WHAT YOU SHOULD DO: Copy, exactly and without additions, every line in the records below from the one holding "August 2014" through the one holding "Dezember 2012", both ends included.
(RECORDS begins)
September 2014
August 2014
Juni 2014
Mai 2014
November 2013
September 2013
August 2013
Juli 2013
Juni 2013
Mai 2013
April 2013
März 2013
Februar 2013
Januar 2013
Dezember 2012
(RECORDS ends)
(RECORDS begins)
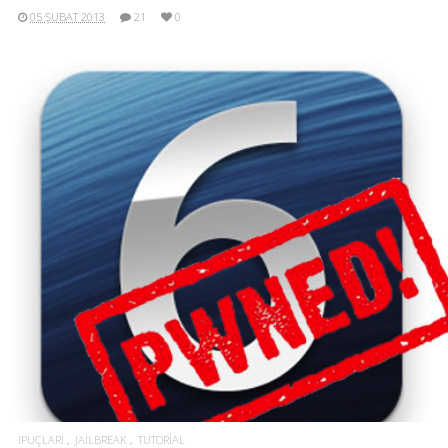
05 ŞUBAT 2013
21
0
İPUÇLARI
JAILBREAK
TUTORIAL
(RECORDS ends)
(RECORDS begins)
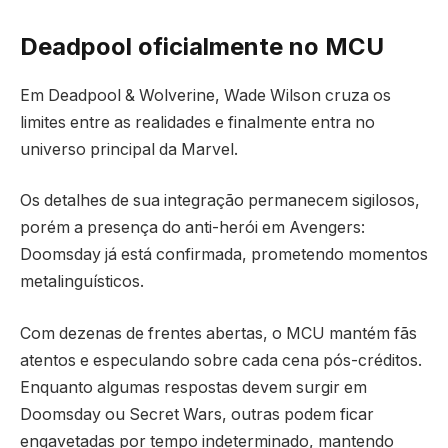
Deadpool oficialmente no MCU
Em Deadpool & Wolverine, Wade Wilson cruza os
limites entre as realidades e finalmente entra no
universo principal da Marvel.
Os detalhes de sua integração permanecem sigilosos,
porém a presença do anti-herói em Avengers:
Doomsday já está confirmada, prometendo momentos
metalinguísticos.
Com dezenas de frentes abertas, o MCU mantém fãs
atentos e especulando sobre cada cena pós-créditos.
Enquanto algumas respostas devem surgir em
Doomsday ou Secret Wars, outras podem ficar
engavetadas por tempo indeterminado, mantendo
(RECORDS ends)
EXERCISE ANSWER:
August 2014
Juni 2014
Mai 2014
November 2013
September 2013
August 2013
Juli 2013
Juni 2013
Mai 2013
April 2013
März 2013
Februar 2013
Januar 2013
Dezember 2012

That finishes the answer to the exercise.